The internet has been all abuzz the past several days with news about Monica Lewinksy. Yep, that Monica, the one who made the mistake in 1998 of falling in love with her boss who just happened to be the President of the United States at the time (aka Bill Clinton) and subsequently has been subjected to years of humiliation and shame thanks to a lot of shock jocks, late night show monologue jokes, over 40 rap songs (yes, 40) and, most unfortunately, the internet.
Did you know that the “affair” and the country’s obsession about that infamous dress was the first major news story to break on the internet? Try living that down…or, for that matter, being branded as <insert any very negative term for a female>.
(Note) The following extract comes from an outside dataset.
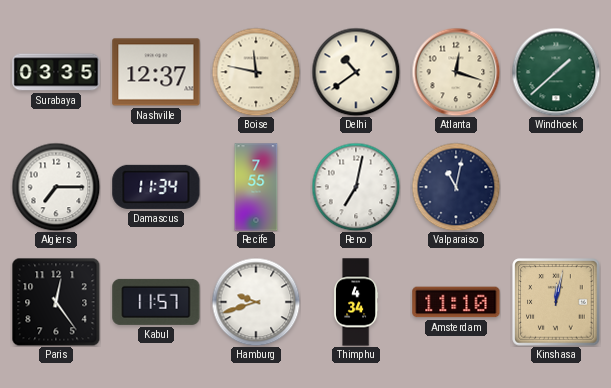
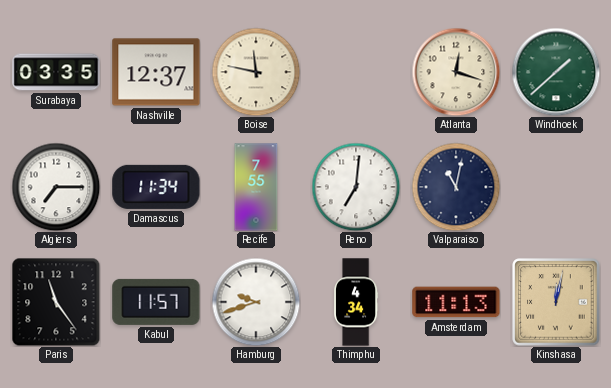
Delhi: 10:39 -> none
Reno: 7:02 -> 7:01
Paris: 12:24 -> 11:24
Amsterdam: 11:10 -> 11:13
Sorry, I won’t put any of them here because
a) there is no equivalent name for a man who does the same thing and
b) I don’t ever think there is a place for name calling
In case you missed it, Ms. Lewinsky made the headlines because of her TED Talk last week entitled The Price of Shame. And everyone, I mean, everyone, needs to watch it.
I am making my son watch it. He was a baby when the scandal reverberated through cyberspace and has probably heard a few of those 40 rap songs. More importantly, he is part of the first generation to grow up pretty much desensitized by the internet. My job as his mother is to try to make sure he leaves the nest understanding this is not the way the world really needs to be…or at least not the way he needs to accept it.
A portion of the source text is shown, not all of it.